As explained earlier, IGA is mostly found in smaller hamlets and villages. Although you might be pleased to have found a supermarket in a deserted place, the prices will make you think twice. Its formula is most comparable to that of the SPAR in the Netherlands: small stores, a limited assortment and relatively high pricing. Therefore a handy tip to save dollars when visiting Australia is to purchase all items without an quick sell-by date at Coles or Woolworths, then only limit your IGA shop to items with a quick expiry. IGA is also found in the state of South Australia under the name Foodland.
There is a good chance you might want to enjoy a glass of wine or a nice cold beer during your trip Down Under. However, once you’ve entered an Australian liquor store, you’ll probably think twice about the amount of alcohol you will consume. Alcohol is simply put ‘very expensive’ in Australia; caused mainly by high government taxes.
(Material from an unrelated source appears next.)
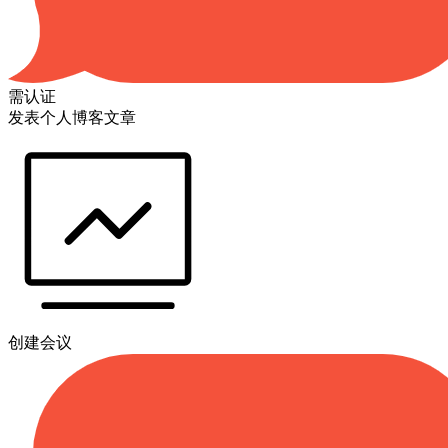
需认证
发表个人博客文章
创建会议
For a box of premium brand beer (24 cans) you are more than likely to pay up to 45 dollars. If you are adamant about getting Heineken, expect the cost to go up to easily 50 dollars. Deals are limited and not really worth it.
The price of wine is relatively similar to that in the Netherlands. For consumers who are less fussed about the quality of their wine, ‘Goon’ is the way to go. ‘Goon’ is a mix of wine and sometimes other ‘unusual’ ingredients packaged in a plastic bag, placed in a carton box. So what type of unusual ingredients you might ask. Well, on the box of one brand it says ‘Produced with the aid of milk, egg, nut, and fish products and traces may remain. Sugar added’. Yes, you’ve read that right. Not your typical Sauvignon Blanc. On the plus side, ‘Goon’ is very cheap compared to regular bottled wine, so if you prefer quantity over quality; this is your match.
If you’re heading out to a cafe or bar, expect to pay around 6 to 10 dollar a glass/bottle, depending on the type of establishment you are visiting. If you expect bars in hostels to be cheaper (catering to backpackers) you might be disappointed as some set the same prices on alcohol as regular bars. Cheers!